* [Brief]:
Nothing but the lines from the one with "With your consent, which" through the end of the records below should be written out, and each must match word for word.

Dataset excerpts
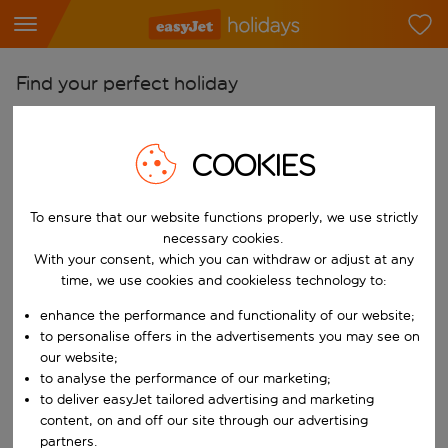
Find your perfect holiday
From
Pick your airports
COOKIES
Start typing for autocomplete. When autocomplete results are availab
To
To ensure that our website functions properly, we use strictly
Find destinations
necessary cookies.
Start typing for autocomplete. When autocomplete results are availa
With your consent, which you can withdraw or adjust at any
When
time, we use cookies and cookieless technology to:
Choose your dates
enhance the performance and functionality of our website;
Choose a departure date and return date.
Who
to personalise offers in the advertisements you may see on
our website;
to analyse the performance of our marketing;
to deliver easyJet tailored advertising and marketing
content, on and off our site through our advertising
Search
partners.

* [Response to this task]:
With your consent, which you can withdraw or adjust at any
When
time, we use cookies and cookieless technology to:
Choose your dates
enhance the performance and functionality of our website;
Choose a departure date and return date.
Who
to personalise offers in the advertisements you may see on
our website;
to analyse the performance of our marketing;
to deliver easyJet tailored advertising and marketing
content, on and off our site through our advertising
Search
partners.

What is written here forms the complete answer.